Barru Raya Warta Sejarah

Memori Festival dan Seminar Internasional La Galigo Pertama di Barru

Festival budaya dan seminar internasional III La Galigo telah usai, gaungnya mendunia, sejumlah pencinta I La Galigo dari belahan dunia hadir. Tak terkecuali peminat budaya se-Nusantara. Dilansir dari Majalah Pijar edisi 82/2018, duet Pemkab Soppeng dan Universitas Hasanuddin yang menyelenggarakan perhelatan akbar tersebut dinilai sukses.

“Persiapan dan pelaksanaan Festival Budaya dan Seminar Internasional III La Galigo di Soppeng meriah dan sukses,” ungkap Drs. H. Andi Muhammad Rum, mantan Bupati Barru, pada Media Pijar. Di balik kesuksesan dan kemeriahan acara budaya kelas dunia tersebut, nama Kabupaten Barru muncul ke permukaan. Pasalnya acara seperti ini dimulai di Kabupaten Barru.

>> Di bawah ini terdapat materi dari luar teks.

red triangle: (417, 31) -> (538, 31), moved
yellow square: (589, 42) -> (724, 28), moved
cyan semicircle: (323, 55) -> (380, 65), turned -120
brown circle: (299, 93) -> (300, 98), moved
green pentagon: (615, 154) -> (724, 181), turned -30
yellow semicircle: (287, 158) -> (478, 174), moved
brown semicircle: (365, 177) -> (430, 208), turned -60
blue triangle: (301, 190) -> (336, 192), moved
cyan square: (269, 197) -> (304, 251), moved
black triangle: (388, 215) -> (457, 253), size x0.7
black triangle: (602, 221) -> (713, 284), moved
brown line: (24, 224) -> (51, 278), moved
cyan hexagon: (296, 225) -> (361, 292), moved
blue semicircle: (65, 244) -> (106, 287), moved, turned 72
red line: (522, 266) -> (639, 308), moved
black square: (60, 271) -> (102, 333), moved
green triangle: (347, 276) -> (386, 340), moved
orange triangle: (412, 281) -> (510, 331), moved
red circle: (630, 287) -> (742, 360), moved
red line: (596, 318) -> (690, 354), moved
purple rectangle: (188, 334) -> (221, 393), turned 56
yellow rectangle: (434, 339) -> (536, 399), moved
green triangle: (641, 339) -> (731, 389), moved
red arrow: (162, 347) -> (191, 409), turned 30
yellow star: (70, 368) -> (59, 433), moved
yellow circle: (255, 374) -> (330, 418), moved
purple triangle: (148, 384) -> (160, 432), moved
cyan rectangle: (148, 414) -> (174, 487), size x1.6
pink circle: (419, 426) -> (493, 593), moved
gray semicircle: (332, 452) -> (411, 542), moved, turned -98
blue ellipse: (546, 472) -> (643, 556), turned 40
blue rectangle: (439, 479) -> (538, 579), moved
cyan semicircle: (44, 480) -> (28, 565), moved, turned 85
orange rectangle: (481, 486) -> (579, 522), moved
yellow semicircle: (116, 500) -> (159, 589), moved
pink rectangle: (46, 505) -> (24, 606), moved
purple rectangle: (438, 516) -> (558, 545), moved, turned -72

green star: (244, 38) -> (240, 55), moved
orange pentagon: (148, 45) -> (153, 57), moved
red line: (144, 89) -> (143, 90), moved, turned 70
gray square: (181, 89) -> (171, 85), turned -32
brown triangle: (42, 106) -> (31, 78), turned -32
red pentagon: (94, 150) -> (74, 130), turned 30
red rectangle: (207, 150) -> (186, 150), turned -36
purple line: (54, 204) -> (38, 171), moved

Gubernur Sulawesi Selatan HZB Palaguna, kala itu, membuka festival budaya dan seminar internasional La Galigo di Desa Pancana, Kabupaten Barru pada tanggal 15-18 maret 2002. Ketika itu Bupati Barru Drs. H. Andi Muhammad Rum dan Prof. Nurhayati dari Universitas Hasanuddin sepakat menggagas dan melaksanakan festival budaya dan seminar internasional pertama La Galigodi Kabupaten Barru.

Baca juga: Bandar Pancana: Kota Niaga Masa Lalu di Barru

Seminar internasional tersebut dihadiri pembicara dari sejumlah daerah di Indonesia dan dunia, yang kemudian melahirkan buku berisi kumpulan naskah pemakala.

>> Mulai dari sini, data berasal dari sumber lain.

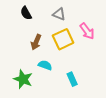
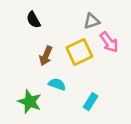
gray triangle: (59, 14) -> (92, 21), moved, turned -40
cyan rectangle: (72, 79) -> (90, 102), turned 56

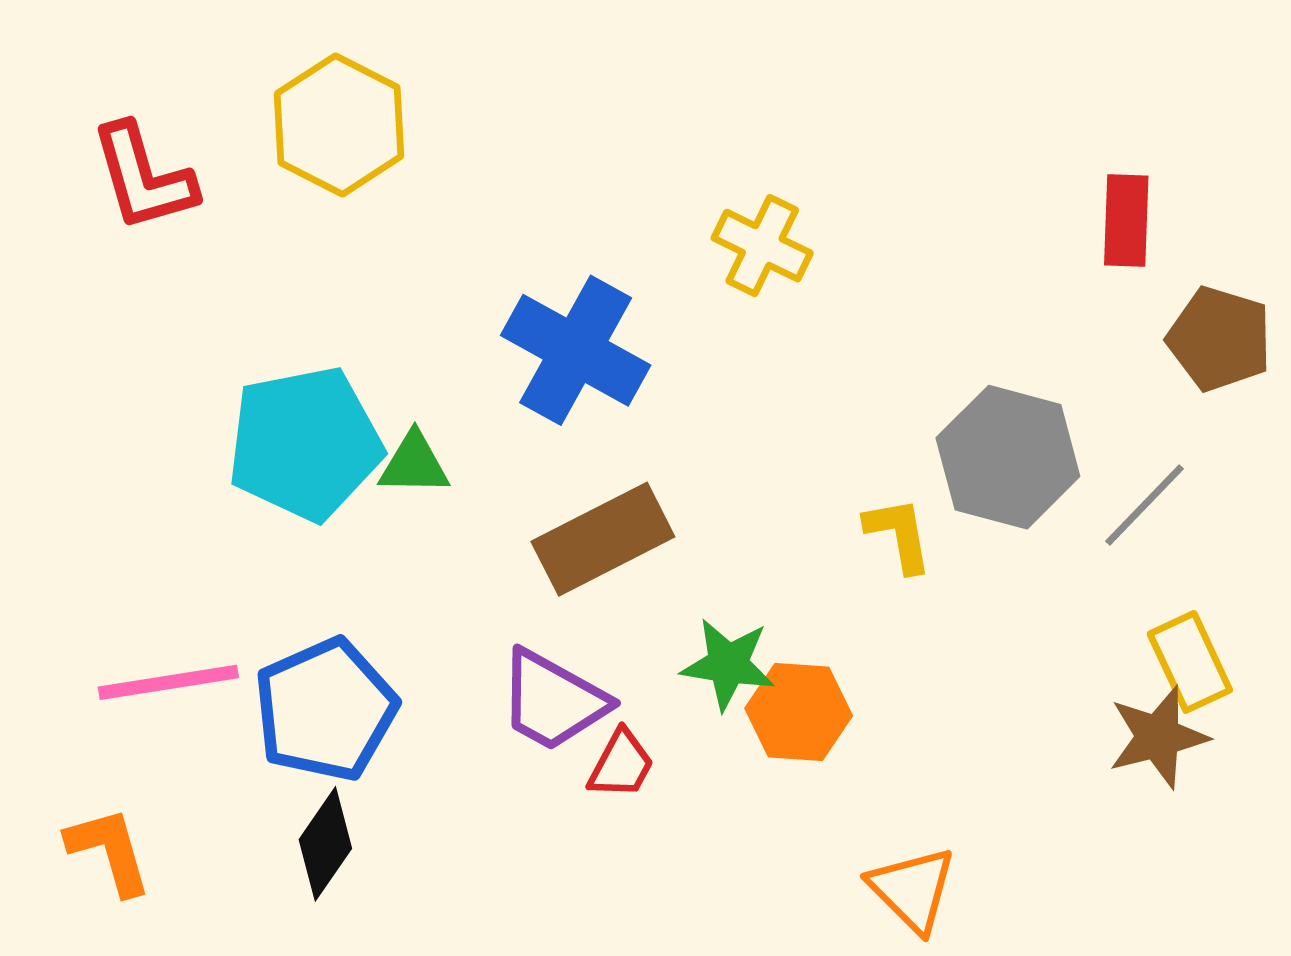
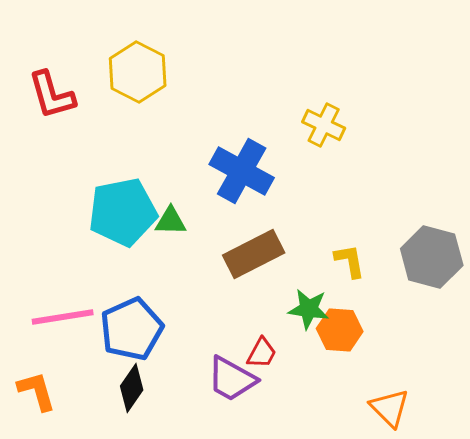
gray hexagon: (1008, 457) -> (432, 257), moved
yellow L-shape: (899, 535) -> (350, 261), moved
purple trapezoid: (553, 701) -> (232, 379), moved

Kenapa Barru dipilih sebagai tempat penyelenggaraan pertama? Menjadi pertanyaan banyak pihak ketika itu, ternyata bukan tanpa alasan, jasa Colli Pujie Arung Pancana Toa mengumpulkan dan menulis kembali naskah La Galigo menjadi salah satu dasar pertimbangan sehingga Kabupaten Barru dipilih sebagai tempat untuk dilaksanakannya festival I La Galigo.

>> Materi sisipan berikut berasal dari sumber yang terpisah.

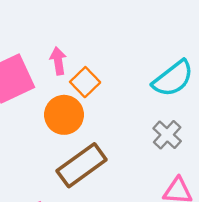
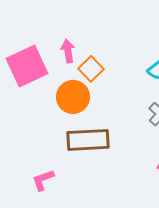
brown rectangle: (82, 165) -> (88, 140), turned 33

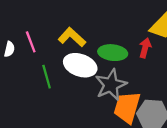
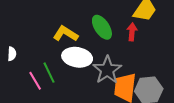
pink line: (31, 42) -> (35, 81), moved
green ellipse: (113, 53) -> (102, 27), moved, turned 60

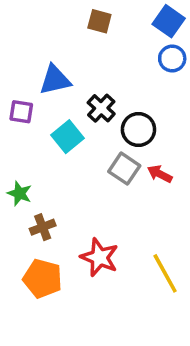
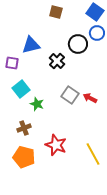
black circle: (138, 130) -> (78, 44), moved
cyan square: (67, 137) -> (21, 89), moved
green star: (20, 193) -> (37, 104), moved

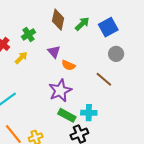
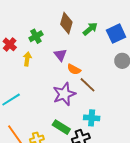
yellow arrow: (21, 58) -> (27, 59), turned -40
brown line: (104, 79) -> (88, 85), moved
green rectangle: (67, 115) -> (61, 127), moved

Buku La Galigo yang merupakan kumpulan dari makalah pada Festival dan Seminar Internasional La Galigo yang pertama di Pancana, Barru, tahun 2002. Foto: Erik Hariansah.

16 tahun kemudian, Kabupaten Soppeng sukses melaksanankan kegiatan serupa. Bupati Soppeng Kaswadi Razak, pada pembukaan festival budaya tersebut menyampaikan pesan leluhur jika ada yang terpercik dalam pikiranmu amati penyebabnya maka kamu tidak akan menemukan penyesalan karena engkau telah melakukan yang terbaik dan meninggalkan yang buruk, memuat pesan-pesan leluhur dalam berbagai bentuk kearifan lokal.

Baca juga: B.F. Matthes dan I La Galigo

“Sekarang kearifan lokal telah pupus, zaman telah membawa kita pada kehidupan yang tidak lagi menjunjung kearifan lokal, perkembangan teknologiyang begitu pesat sehingga nilai kearifan lokal cenderung mengalami pergeseran, kami ingin festival ini sebagai benteng pertahanan kebudayaan nasional,” tandas Bupati Soppeng sambil menambahkan festival ini sebagai bentuk perekat serta masuknya peradaban asing, kegiatan ini tidak dimaksudkan untuk melakukan hal yang berbau sirik.

Acara budaya kelas dunia tersebut sedianya dibuka Gubernur Sulawesi Selatan, namun berhalangan, bertepatan dengan kunjungan kerjanya di Jepang, diwakili Asisten I Setda Provinsi Sulawesi Selatan, “Dalam konteks kemajuan kebudayaan La Galigo merupakan sebuah karya sastra yang terbentang sepanjang zaman, selaku Gubernur saya harapkan kegiatan ini mampu menghasilkan kerja nyata untuk prestasi bangsa,” ungkapnya.

Pada festival budaya tersebut, Kabupaten Barru tampil dengan busana budaya, di mana duta pariwisata 2018 Kabupaten Barru, Asri Yushari Yahya, tampil dengan pakaian yang memberi symbol seorang putri We Cuddai. Sementara Sanggar Seni Adapa Na Gau mempersembahkan tari kreasi Pattassi-tassi. [Rujukan: Majalah Pijar edisi 82/2018].